Note that this change depends on https://reviews.llvm.org/D67690

Event Timeline

ebrevnov created this revision.Sep 20 2019, 1:09 AM
ebrevnov updated this revision to Diff 220962.Sep 20 2019, 1:20 AM

Minor update

ebrevnov updated this revision to Diff 220978.Sep 20 2019, 1:38 AM

Minor changes in tests.

ebrevnov retitled this revision from [LV] Allow vectorization of hot short trip count loops with epilog. to [LV] Allow vectorization of hot short trip count loops with epilog.Sep 20 2019, 1:42 AM
ebrevnov edited the summary of this revision. (Show Details)
ebrevnov edited the summary of this revision. (Show Details)Sep 20 2019, 1:47 AM
ebrevnov marked 2 inline comments as done.
ebrevnov added inline comments.
llvm/include/llvm/Transforms/Utils/SizeOpts.h
25 ↗(On Diff #220978)

This change is motivated by use case in getScalarEpilogueLowering.

llvm/lib/Transforms/Vectorize/LoopVectorize.cpp
942

just to be consistent with the next line :-)

ebrevnov updated this revision to Diff 222118.Sep 27 2019, 3:18 AM

Test update

ebrevnov updated this revision to Diff 222120.Sep 27 2019, 3:26 AM

Minor test update

Heuristics looks pretty reasonable to me, but I'd really like to have someone more familiar with how all the existing hueristics interact give the actual LGTM.

llvm/include/llvm/Transforms/Utils/SizeOpts.h
23 ↗(On Diff #222120)

Please update comments to indicate what None value means. Your verbal explanation was clear, just make sure the code reflects that.

After that, please separate and land the refactoring change involving these two methods. Then rebase.

llvm/lib/Transforms/Vectorize/LoopVectorize.cpp
7440

Explicit type this please for readability.

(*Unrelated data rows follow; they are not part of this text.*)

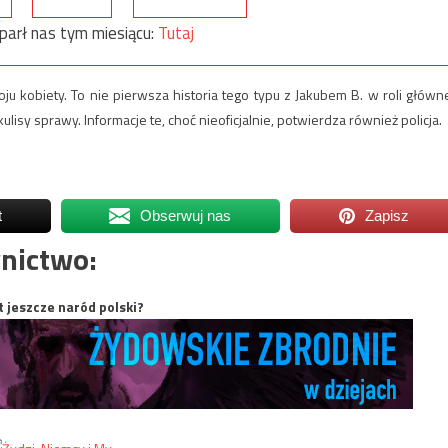
parł nas tym miesiącu:
Tutaj
ju kobiety. To nie pierwsza historia tego typu z Jakubem B. w roli główne
isy sprawy. Informacje te, choć nieoficjalnie, potwierdza również policja.
t
Obserwuj nas
Zapisz
nictwo:
t jeszcze naród polski?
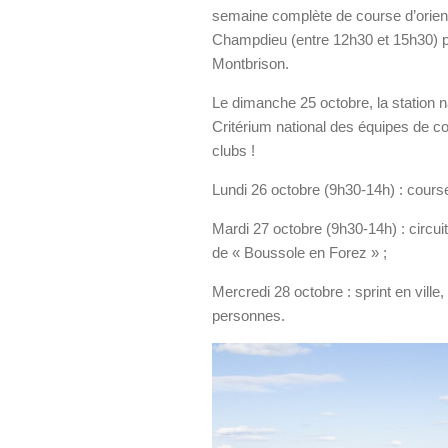
semaine complète de course d’orient
Champdieu (entre 12h30 et 15h30) pou
Montbrison.
Le dimanche 25 octobre, la station n
Critérium national des équipes de co
clubs !
Lundi 26 octobre (9h30-14h) : course
Mardi 27 octobre (9h30-14h) : circui
de « Boussole en Forez » ;
Mercredi 28 octobre : sprint en ville
personnes.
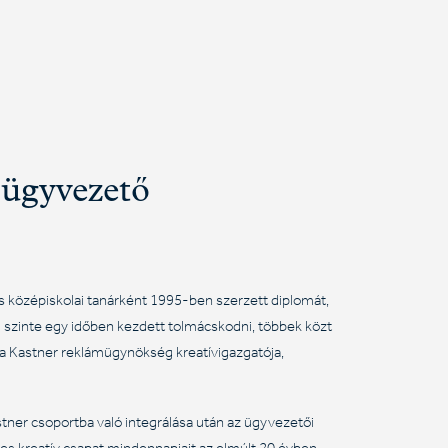
 ügyvezető
 középiskolai tanárként 1995-ben szerzett diplomát,
 szinte egy időben kezdett tolmácskodni, többek közt
s a Kastner reklámügynökség kreatívigazgatója,
stner csoportba való integrálása után az ügyvezetői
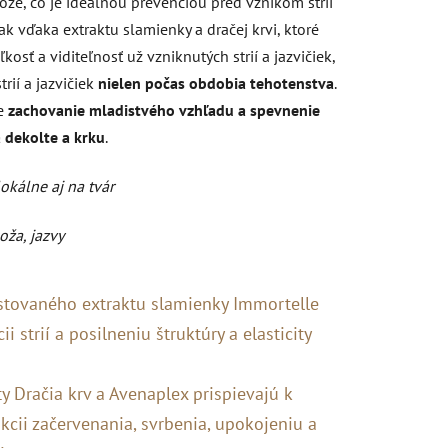
 kože, čo je ideálnou prevenciou pred vznikom strií
k vďaka extraktu slamienky a dračej krvi, ktoré
osť a viditeľnosť už vzniknutých strií a jazvičiek,
rií a jazvičiek
nielen počas obdobia tehotenstva
.
re
zachovanie mladistvého vzhľadu a spevnenie
 dekolte a krku
.
okálne aj na tvár
oža, jazvy
estovaného extraktu slamienky Immortelle
i strií a posilneniu štruktúry a elasticity
ty Dračia krv a Avenaplex prispievajú k
kcii začervenania, svrbenia, upokojeniu a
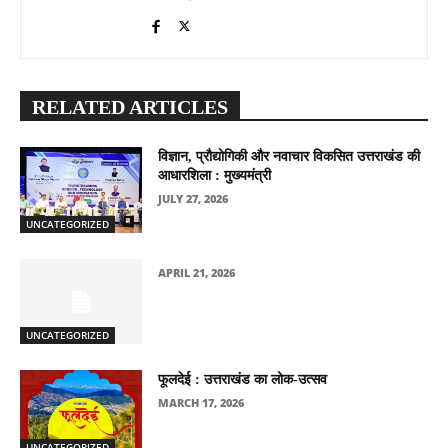
RELATED ARTICLES
विज्ञान, प्रौद्योगिकी और नवाचार विकसित उत्तराखंड की
आधारशिला : मुख्यमंत्री
JULY 27, 2026
UNCATEGORIZED
APRIL 21, 2026
UNCATEGORIZED
फूलदेई : उत्तराखंड का लोक-उत्सव
MARCH 17, 2026
UNCATEGORIZED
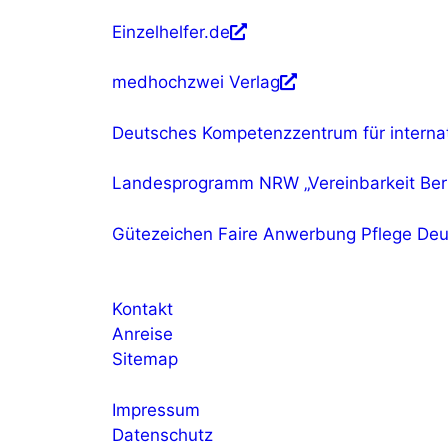
Einzelhelfer.de
medhochzwei Verlag
Deutsches Kompetenzzentrum für internat
Landesprogramm NRW „Vereinbarkeit Ber
Gütezeichen Faire Anwerbung Pflege Deu
Kontakt
Anreise
Sitemap
Impressum
Datenschutz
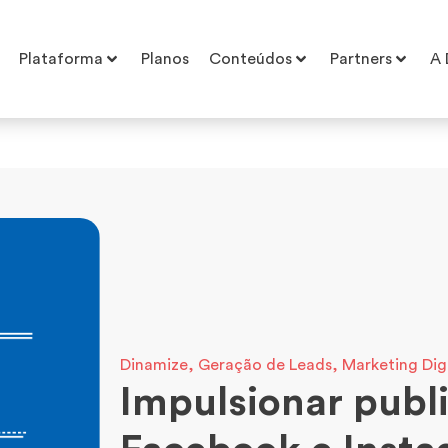
Plataforma
Planos
Conteúdos
Partners
A 
Dinamize
,
Geração de Leads
,
Marketing Dig
Impulsionar publ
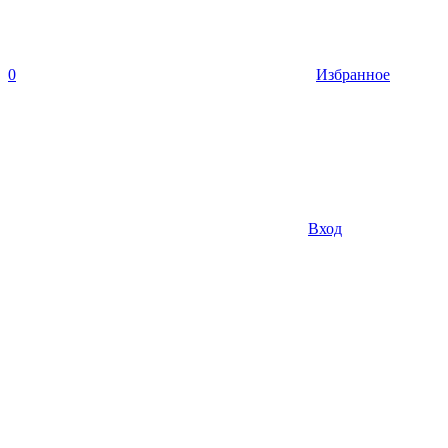
0
Избранное
Вход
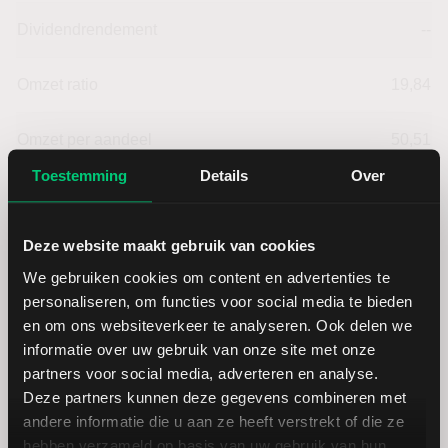
Dividendrendement
--
Omzet ratio
19,84
Omzet per aandeel
50,51
Toestemming
Details
Over
Cashflow per aandeel
12,13
Deze website maakt gebruik van cookies
Intensiteit van investeringen
18,96
We gebruiken cookies om content en advertenties te
personaliseren, om functies voor social media te bieden
Intensiteit van arbeid
81,04
en om ons websiteverkeer te analyseren. Ook delen we
informatie over uw gebruik van onze site met onze
Werkkapitaal (mln.)
--
partners voor social media, adverteren en analyse.
Deze partners kunnen deze gegevens combineren met
Cashratio 1
61,16
andere informatie die u aan ze heeft verstrekt of die ze
hebben verzameld op basis van uw gebruik van hun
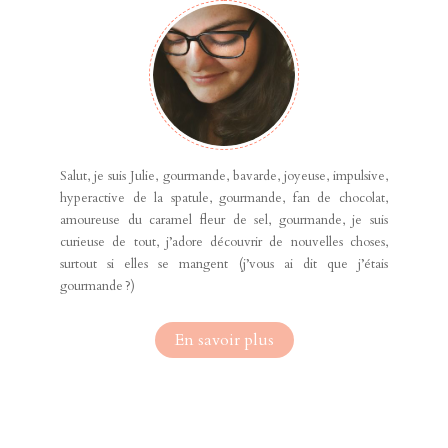
Salut, je suis Julie, gourmande, bavarde, joyeuse, impulsive,
hyperactive de la spatule, gourmande, fan de chocolat,
amoureuse du caramel fleur de sel, gourmande, je suis
curieuse de tout, j’adore découvrir de nouvelles choses,
surtout si elles se mangent (j’vous ai dit que j’étais
gourmande ?)
En savoir plus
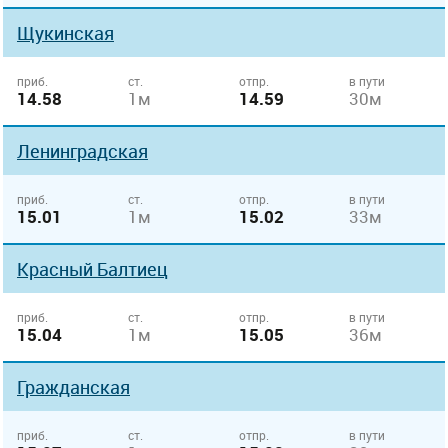
Щукинская
приб.
ст.
отпр.
в пути
14.58
1м
14.59
30м
Ленинградская
приб.
ст.
отпр.
в пути
15.01
1м
15.02
33м
Красный Балтиец
приб.
ст.
отпр.
в пути
15.04
1м
15.05
36м
Гражданская
приб.
ст.
отпр.
в пути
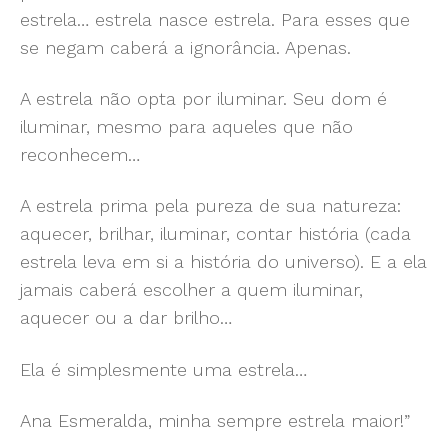
estrela… estrela nasce estrela. Para esses que
se negam caberá a ignorância. Apenas.
A estrela não opta por iluminar. Seu dom é
iluminar, mesmo para aqueles que não
reconhecem…
A estrela prima pela pureza de sua natureza:
aquecer, brilhar, iluminar, contar história (cada
estrela leva em si a história do universo). E a ela
jamais caberá escolher a quem iluminar,
aquecer ou a dar brilho…
Ela é simplesmente uma estrela…
Ana Esmeralda, minha sempre estrela maior!”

ebrevnov marked an inline comment as done.Nov 20 2019, 12:23 AM
ebrevnov added inline comments.
llvm/lib/Transforms/Vectorize/LoopVectorize.cpp
7464

Some rational for the chosen heuristic. In general if nobody actually asked to optimize for size it seems reasonable to relay on cost model to decide if vectorization is profitable or not even for short trip count loops. If we still want to have some balance between code bloat and performance we should decide based on potential gain and loop size for all loops. Even though the described approach looks simple and reasonable in theory it most likely will have big implications on existing apps. That's why I decided take more conservative approach and give a chance for hot loops to be vectorized.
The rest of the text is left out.